What the task asks ▸
Nothing but the records themselves, exactly as written and free of pictures, should appear in your response.

******

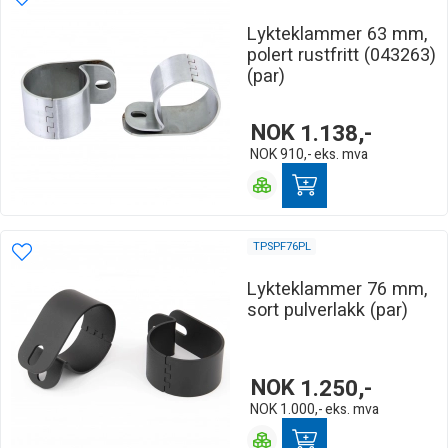
Lykteklammer 63 mm,
polert rustfritt (043263)
(par)
NOK
1.138,-
NOK
910,-
eks. mva
TPSPF76PL
Lykteklammer 76 mm,
sort pulverlakk (par)
NOK
1.250,-
NOK
1.000,-
eks. mva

******

Response ▸
Lykteklammer 63 mm,
polert rustfritt (043263)
(par)
NOK
1.138,-
NOK
910,-
eks. mva
TPSPF76PL
Lykteklammer 76 mm,
sort pulverlakk (par)
NOK
1.250,-
NOK
1.000,-
eks. mva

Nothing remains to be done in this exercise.